About this exercise -
Beginning with the line that has "Passend für Modelle (Auswahl)", write out each line down to the end of the records below exactly, and include no pictures.

Entries provided -
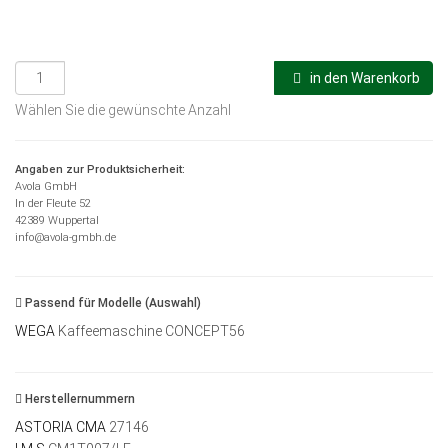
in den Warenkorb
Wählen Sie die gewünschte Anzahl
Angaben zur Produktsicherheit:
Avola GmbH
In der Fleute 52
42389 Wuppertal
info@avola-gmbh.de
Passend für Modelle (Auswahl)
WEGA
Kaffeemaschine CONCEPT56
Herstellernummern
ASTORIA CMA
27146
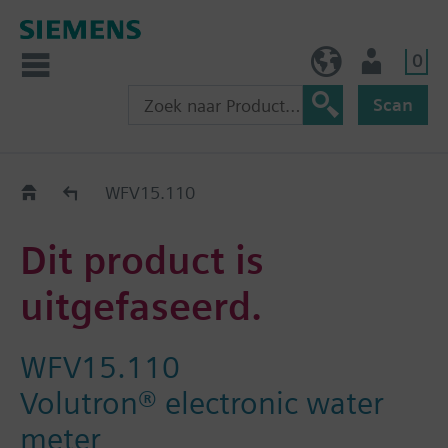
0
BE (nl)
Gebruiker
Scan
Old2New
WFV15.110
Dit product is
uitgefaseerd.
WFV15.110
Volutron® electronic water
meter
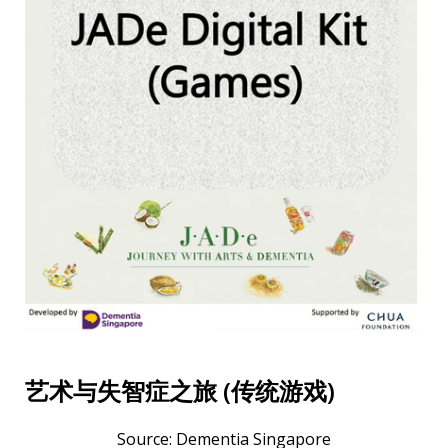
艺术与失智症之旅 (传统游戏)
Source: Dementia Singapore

Result -
Passend für Modelle (Auswahl)
WEGA
Kaffeemaschine CONCEPT56
Herstellernummern
ASTORIA CMA
27146
0
BE (nl)
Gebruiker
Scan
Old2New
WFV15.110
Dit product is
uitgefaseerd.
WFV15.110
Volutron® electronic water
meter
艺术与失智症之旅 (传统游戏)
Source: Dementia Singapore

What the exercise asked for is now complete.